Everyone is pregnant.  

As I am typing this, a family member is in the hospital ready to have her sweet baby boy.  Right now! 

I told you...

Everyone.

Here's the thing though-- I'm so incredibly happy for each one of you lucky ladies.  Sincerely!  What a fun, exciting, challenging time in your lives.  I am jealous of you, but I am grateful each of you get your cuddle bugs.  How awesome! 

I want to hear all about your journey through pregnancy, your funny stories, your worries, your fears.  I want to hear all about it.  You obviously have each taken time out of your busy lives to read about our journey, so I would love to hear about yours.  Please don't leave me out just because you are worried I can't hear about it.  But, please be sensitive, as well.  Not everyone knows your story, and when they do, most of them can't really relate.  But that doesn't mean we can't be there for one another.  It doesn't mean we can't support each other, and just give a listening ear.  

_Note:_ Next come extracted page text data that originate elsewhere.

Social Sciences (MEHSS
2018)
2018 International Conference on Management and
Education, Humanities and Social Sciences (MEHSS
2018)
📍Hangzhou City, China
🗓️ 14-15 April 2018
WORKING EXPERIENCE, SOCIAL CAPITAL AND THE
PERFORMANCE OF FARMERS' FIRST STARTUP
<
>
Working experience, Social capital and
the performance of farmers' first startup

A friend of mine just found out she and her boyfriend are expecting their first child together. They have been together for years, just have never gotten married.  She wasn't sure she ever wanted kids and she is crazy scared and still feeling un-easy about all of this, as she was really wanting to be married before they started a family.  She was putting off taking a pregnancy test because she didn't want to find out.  She broke down to me one day about all of this, and kept telling me it wasn't a happy time, it wasn't joyous.  

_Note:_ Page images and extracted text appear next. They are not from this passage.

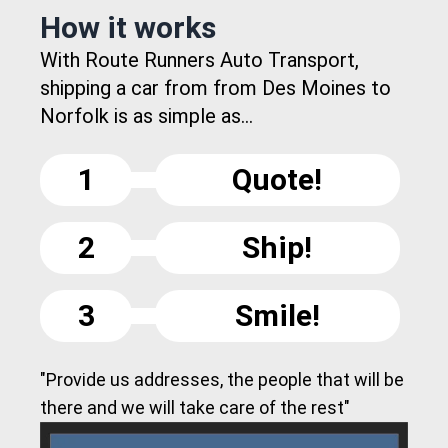
How it works
With Route Runners Auto Transport,
shipping a car from from Des Moines to
Norfolk is as simple as...
1
Quote!
2
Ship!
3
Smile!
"Provide us addresses, the people that will be
there and we will take care of the rest"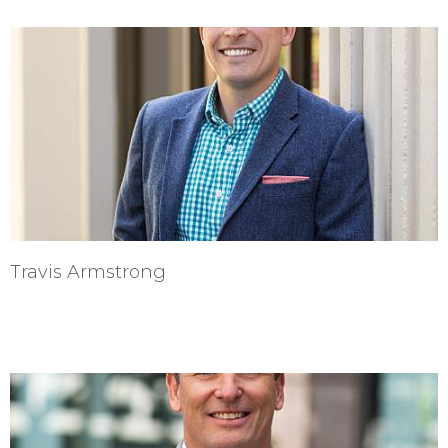
Travis Armstrong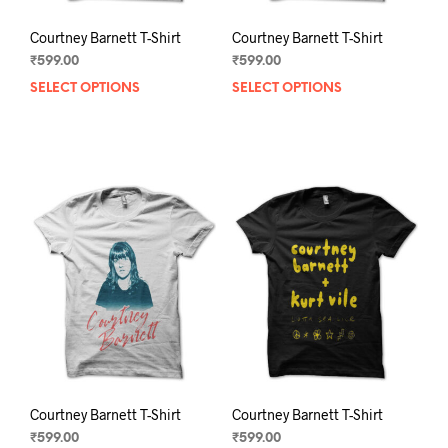
Courtney Barnett T-Shirt
Courtney Barnett T-Shirt
₹
599.00
₹
599.00
SELECT OPTIONS
This
SELECT OPTIONS
This
product
prod
has
has
multiple
mult
variants.
varia
The
The
options
opti
may
may
be
be
chosen
chos
on
on
the
the
product
prod
page
pag
Courtney Barnett T-Shirt
Courtney Barnett T-Shirt
₹
599.00
₹
599.00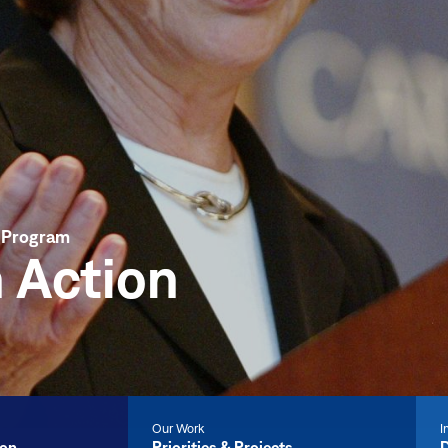
r Program
 Action
Our Work
I
ion
Priorities & Projects
D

Yes, it was difficult for me to listen to her and be there for her.  But I did it.  Later that night, she sent me a text saying she got her positive test and told her boyfriend.  He was more excited about it than she was (at that point), but she was still in shock.  She then thanked me for being there for her and letting her vent.  

Sometimes that's just what we need.  

Someone to listen.  Someone to be sensitive to our feelings.  Someone to support us.  Someone to encourage us.  Someone to tell us, "It'll all be okay."

Sunday, July 8, 2012

You Know!

I sure have been slackin' since my last post.  Obviously not much news on the baby front.  I still feel the same.  

Anxious to get that positive pregnancy test.  Anxious to announce to all of my family and friends that we are having a baby.  Anxious to to have morning sickness (actually, looking forward to it!).  Anxious to pee all the time.  Anxious to get fat, and have an excuse!  

Anxious.  

Tonight I received a text from my sister, Laura...

Laura: "Hope you guys have enjoyed your Anniversary!  Did you find out one way or the other yet?"  
 Me: "Find out what?"
Laura: "You know!" 
Me:  "Don't worry.  I'll keep you posted!" 

I guess she's anxious, too! :)


Happy 2nd Anniversary to my sweetheart.  I love you, Kyhle!  Someday, you will make the best daddy any kid could ask for!  

I promise!  

Wednesday, June 13, 2012

Enjoy!

I feel like I have been slackin' on my writing!  I think I feel like you all are now just waiting to find out when we will have "big news," and I just don't really have much to say right now.  

Except no big news.  As of this morning, a week early...

Depressing. 

I have totally been down-in-the-dumps today.  Kind of like, "Alright, that's one month down...now what?"  Keep trying!  That's what!  (And have fun during the process! :)) Today has also been rough because my cramps are back.  I didn't have them at all last month, so having them today is frustrating.  But, thankfully, they aren't what they used to be, so that's good.  

I had a nice long phone call with my brother about a week ago.  As I have said previously, he and his wife have 4 amazing children, all through the blessing of adoption.  Something he told me in that chat was that my sister-in-law, Jeri, says that while they were going through the whole process, she wishes she wouldn't have just focused on babies, babies, babies all the time.  She wishes she would have just kind of "accepted" the fact that they weren't getting pregnant right away, and enjoy their marriage more.  I can definitely see what she is saying, and completely agree.  Except that is much easier said than done.  I have really been trying lately to not just focus on it all the time, and really enjoy my Kyhle.  Plus, my job has been pretty stressful the last few weeks, so I'm okay that it didn't happen this month.  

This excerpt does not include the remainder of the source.